The Dark Knight, with its brooding mystery, is dominating headlines this weekend, but Mamma Mia! has some troubling questions of its own, questions like, "Are the Greek islands really always that beautiful or do they just reflect Amanda Seyfried?" "Will these songs ever get out of my head?" and, perhaps most of all, "Did Meryl Streep really sign up for this willingly?" Best to let her explain.

Q: So how much fun was it for you to be part of this Mamma Mia! craziness?

A: Well I’d like to call it work so I could justify my salary, but it was really just pure fun.  It was challenging. It wasn’t without its physical and emotional challenges, but it was always, always, just  a joyful experience. 

Part of that comes from [director] Phyllida [Lloyd] because...she created an atmosphere where everybody was happy and did their best work and we thought we were kind of in charge.  The best directors make the actors feel like it’s just their playground, and that’s the way we felt, we felt complete freedom.
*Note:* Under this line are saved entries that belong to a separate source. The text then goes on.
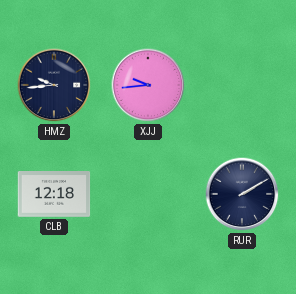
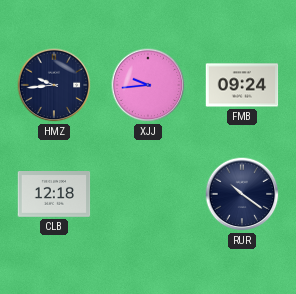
FMB: none -> 09:24
RUR: 2:10 -> 10:21
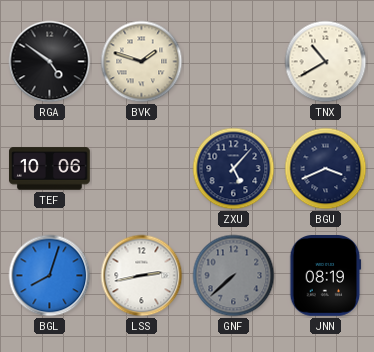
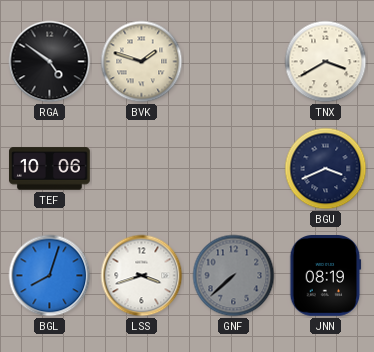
TNX: 10:40 -> 3:40
ZXU: 5:07 -> none
LSS: 2:43 -> 3:42
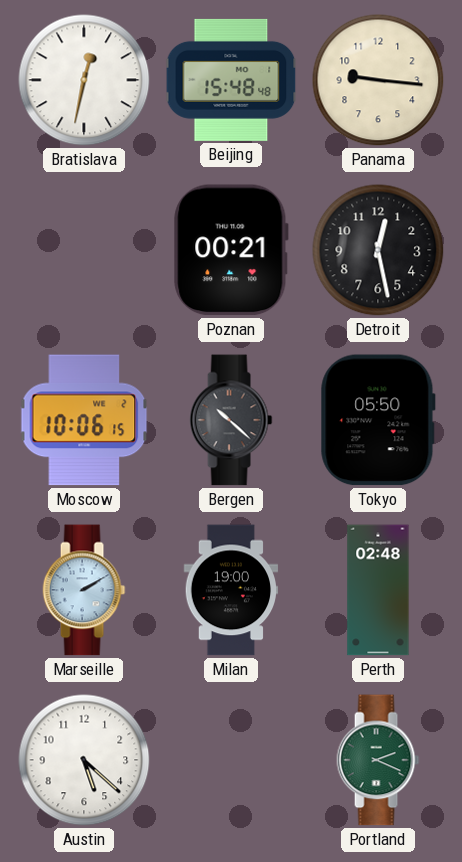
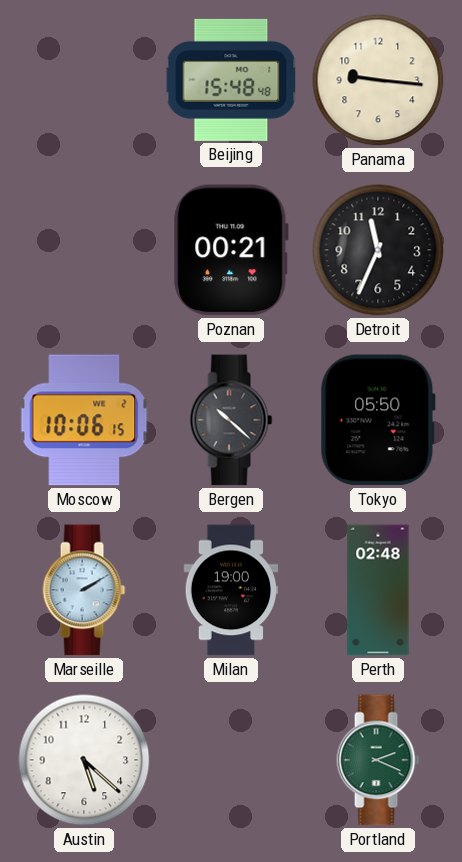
Bratislava: 12:32 -> none
Detroit: 12:28 -> 11:34
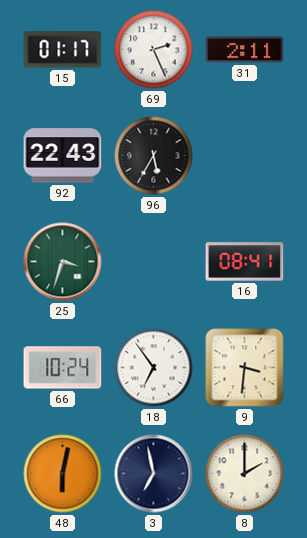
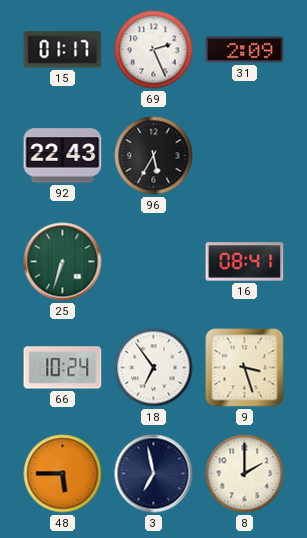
31: 2:11 -> 2:09
25: 3:33 -> 6:33
9: 3:31 -> 3:27
48: 6:02 -> 5:45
But it was fun to get to sing and dance, and sing ABBA songs.

Q: What is it about Abba’s music that just is infectious?

A: I was talking with Benny Anderson [a founding member of ABBA and a producer on the film], and I said, "What is it, what is a hook?  What is it that goes into people’s brains?" Because there are lots of songs that are number one hits that nobody remembers after two years, and there are other ones that after 30 years just the first strains of them come on and you’re there and they have a talent to create that kind of melody that just lodges somewhere inside your being and it becomes like an appendage.  You know you have it, you have it for life.
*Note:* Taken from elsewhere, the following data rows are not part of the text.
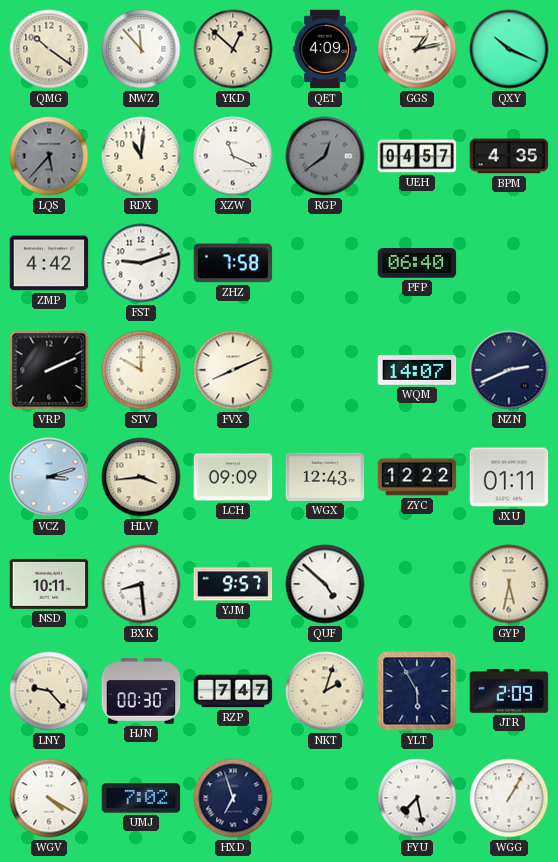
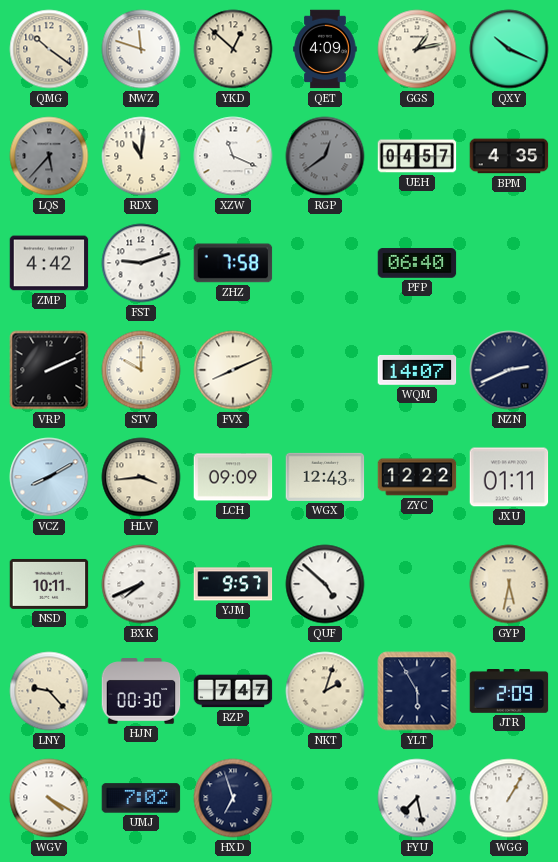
NWZ: 11:53 -> 11:48
VCZ: 3:12 -> 8:10
BXK: 8:29 -> 7:41
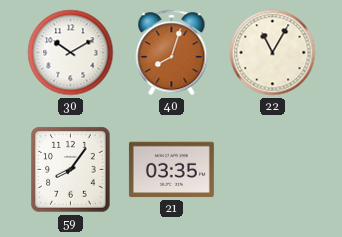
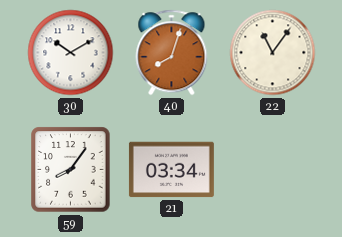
22: 11:05 -> 11:06
21: 03:35 -> 03:34
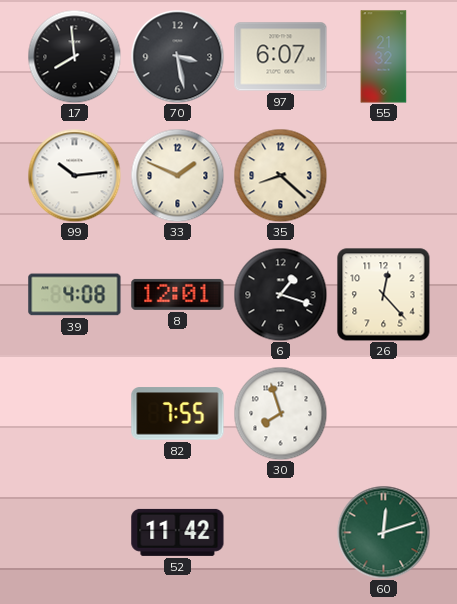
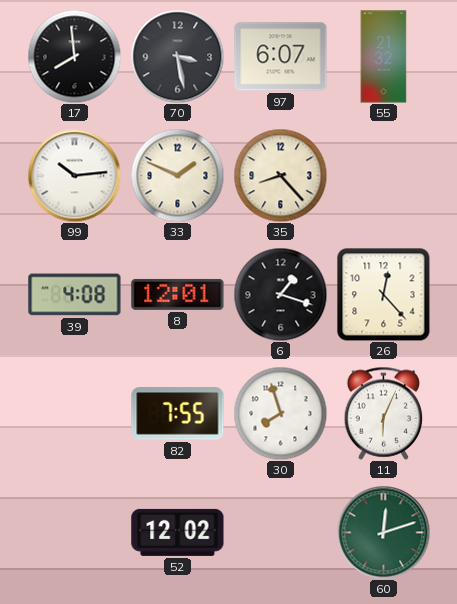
35: 8:22 -> 8:23
11: none -> 6:04
52: 11:42 -> 12:02
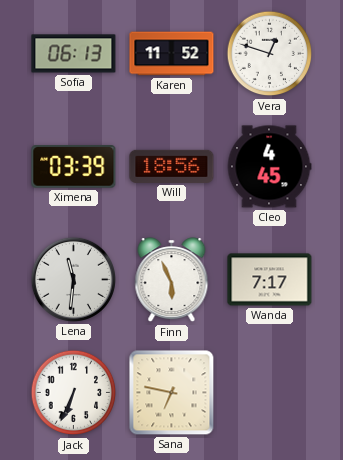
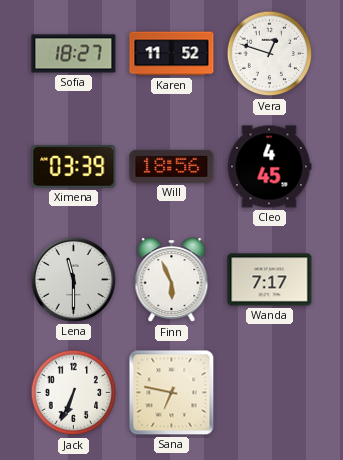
Sofia: 06:13 -> 18:27
Lena: 11:31 -> 11:30
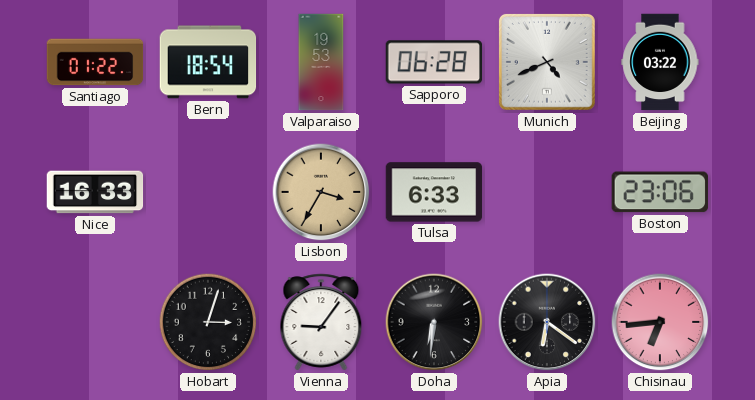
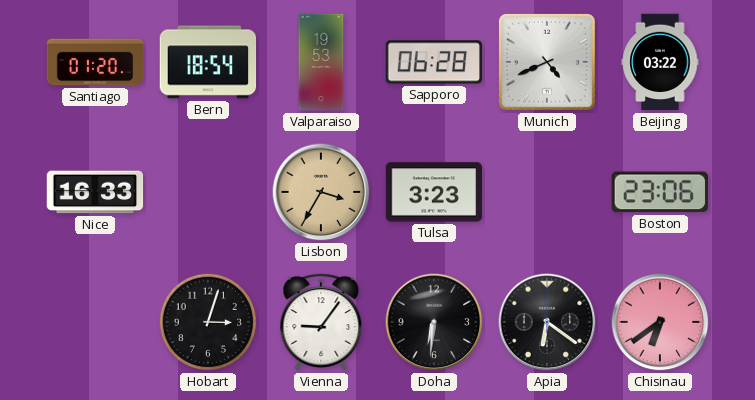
Santiago: 01:22 -> 01:20
Tulsa: 6:33 -> 3:23
Chisinau: 6:44 -> 6:39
Q: And [Mamma Mia!] appeals to really many generations.  Talk about [how] mothers and daughters and families can really get into watching this together.

A: Well there are multiple storylines. So there is a young story of young love and how people in their eagerness to be together push each other to some sort of ideal or what they picture, and that’s one story. And then there’s another story of old friends getting together.  Then there is a mother-daughter story, and what it’s like to prepare a wedding for your only child, and then there is a love story about lost love and regained. 

There are a lot of different things in it, but the only thing that matters, as my son said to me, is, "Mom, stay on the beat, just stay on the beat."